If we have a barrier of height U₀ and E > U₀, or if we have a well (U₀ < 0) and E > 0 the general expression for T is
T = 4E(E - U₀)/[U₀²sin²[(2m(E - U₀)/ħ²)^1/2ℓ] + 4E(E - U₀)].
We can consider this second expression the general expression for T valid for all one-dimensional potential barrier or square well scattering problems, if we use the fact that sin²(ix) = -sinh²(x).
For U₀ = 2 eV, E = 2.25 eV we have
T = 2.25/[4sin²[(0.5 eV m/ħ²)^1/2ℓ)] + 2.25].
For an electron (0.5 eV m/ħ²)^1/2 = 0.256/Å.

(c) We have a symmetric infinite square well.
H = -(ħ²/2m)(∂²/∂x²) + U(x), U(x)= 0 for |x| < ℓ/2 and U(x)= ∞ for |x| > ℓ.
Change to the variable x'.
H = -(ħ²/2m)(∂²/∂x_'²) + U(x'), U(x')= 0 for 0 < x' < ℓ and U(x')= ∞ for x' < 0 and x' > ℓ.
(∂²/∂x'²)Φ(x') + (2m/ħ²)EΦ(x') = 0 in the region 0 < x' < ℓ.
Most general solution: Φ(x') = Aexp(ikx') + Bexp(-ikx'), with E = ħ²k²/(2m) in the region 0 < x' < ℓ.
Φ(x') = 0 for x' < 0 and x' > ℓ.
Boundary conditions: Φ(x') = 0 at x' = 0 and x' = ℓ.
Therefore k = nπ/ℓ and Φ(x') = (2/L)^½sin(nπx'/ℓ).
Φ_n(x) = (2/L)^½cos(nπx/(2ℓ)), n = odd, Φ_n(x) = (2/L)^½sin(nπx/(2ℓ)), n = even.
E_n = n²π²ħ²/(2mℓ²).

Problem 5:

Find <x> and ∆x for the nth stationary state of a free particle in one dimension restricted to the interval 0 < x < a.
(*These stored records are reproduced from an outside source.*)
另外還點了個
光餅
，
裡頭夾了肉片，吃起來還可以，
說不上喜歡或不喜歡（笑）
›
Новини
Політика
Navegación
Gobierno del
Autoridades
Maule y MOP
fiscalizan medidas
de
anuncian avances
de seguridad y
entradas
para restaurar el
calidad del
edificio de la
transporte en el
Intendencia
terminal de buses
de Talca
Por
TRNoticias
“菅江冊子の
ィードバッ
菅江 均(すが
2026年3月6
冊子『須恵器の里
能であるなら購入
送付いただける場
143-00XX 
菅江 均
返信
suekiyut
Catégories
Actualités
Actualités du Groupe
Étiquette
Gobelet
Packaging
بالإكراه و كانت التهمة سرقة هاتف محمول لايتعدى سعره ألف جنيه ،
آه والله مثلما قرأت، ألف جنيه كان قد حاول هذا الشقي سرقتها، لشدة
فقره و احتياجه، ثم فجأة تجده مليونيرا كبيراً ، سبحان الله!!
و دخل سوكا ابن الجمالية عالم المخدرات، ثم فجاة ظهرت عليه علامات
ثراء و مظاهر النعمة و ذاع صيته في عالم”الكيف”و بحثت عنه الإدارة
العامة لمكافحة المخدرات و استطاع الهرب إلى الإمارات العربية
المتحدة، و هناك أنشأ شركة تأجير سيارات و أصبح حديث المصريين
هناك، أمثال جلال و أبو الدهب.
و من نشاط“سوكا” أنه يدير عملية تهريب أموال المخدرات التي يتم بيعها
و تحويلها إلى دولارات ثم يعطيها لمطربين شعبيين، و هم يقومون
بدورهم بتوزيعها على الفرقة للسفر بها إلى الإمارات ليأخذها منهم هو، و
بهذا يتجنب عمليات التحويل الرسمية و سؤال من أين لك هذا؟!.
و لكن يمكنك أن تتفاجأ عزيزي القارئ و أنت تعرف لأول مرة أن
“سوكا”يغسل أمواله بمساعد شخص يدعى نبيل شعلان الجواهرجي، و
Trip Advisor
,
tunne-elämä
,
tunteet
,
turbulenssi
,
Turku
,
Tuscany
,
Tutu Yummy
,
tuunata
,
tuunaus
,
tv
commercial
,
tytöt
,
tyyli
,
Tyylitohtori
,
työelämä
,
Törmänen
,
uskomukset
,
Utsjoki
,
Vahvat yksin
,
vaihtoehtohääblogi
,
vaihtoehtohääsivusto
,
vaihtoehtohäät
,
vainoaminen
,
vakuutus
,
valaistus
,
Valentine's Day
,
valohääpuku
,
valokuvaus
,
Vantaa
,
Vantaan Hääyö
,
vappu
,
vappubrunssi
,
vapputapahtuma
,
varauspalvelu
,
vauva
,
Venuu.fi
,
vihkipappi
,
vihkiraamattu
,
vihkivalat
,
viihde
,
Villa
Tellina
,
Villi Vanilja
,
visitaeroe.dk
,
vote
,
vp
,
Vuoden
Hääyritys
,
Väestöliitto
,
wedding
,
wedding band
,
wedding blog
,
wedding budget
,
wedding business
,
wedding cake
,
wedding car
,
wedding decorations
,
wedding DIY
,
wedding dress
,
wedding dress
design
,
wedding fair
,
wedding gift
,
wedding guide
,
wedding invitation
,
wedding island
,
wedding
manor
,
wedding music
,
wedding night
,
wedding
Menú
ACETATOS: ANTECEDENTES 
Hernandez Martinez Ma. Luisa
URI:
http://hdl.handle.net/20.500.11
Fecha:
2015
Show that as n --> ∞ these become the classical values.

Solution:

Concepts:
The eigenfunctions of the infinite square well, the postulates of quantum mechanics
Reasoning:
The expression for the mean value of an observable x in the normalized state |ψ> is
<x> = <ψ|x|ψ>. The root mean square deviation ∆x is given by
∆x = (<x²> - <x>²)^½. Here ψ_n(x) = (2/a)^½sin(nπx/a), E_n = n²π²ħ²/(2ma²).
Details of the calculation:
<x>_n = (2/a)∫₀^a x sin²(nπx/a)dx = a/2.
<x²>_n = (2/a)∫₀^a x² sin²(nπx/a)dx = (2/a)(a/(nπ))³∫₀^nπ x² sin²(x)dx
= (2a²/(nπ)³)(nπ)³/6 - (2a²/(nπ)³)nπ/4 = a²/3 - ½a²/(nπ)².
∆x_n = (a²/12 - ½a²/(nπ)²)^½ --> a/12^½ as n --> ∞.

Classically, the particle is moving back and forth in the well. It is equally likely to be found at any position.
The average position x_avg is a/2.
For x²_avg we have x²_avg = a²/3. (∫₀^a P(x) x²dx with P(x) = 1/a.)
If we define ∆x = (x²_avg - x_avg²)^½ we have ∆x = a/12^½.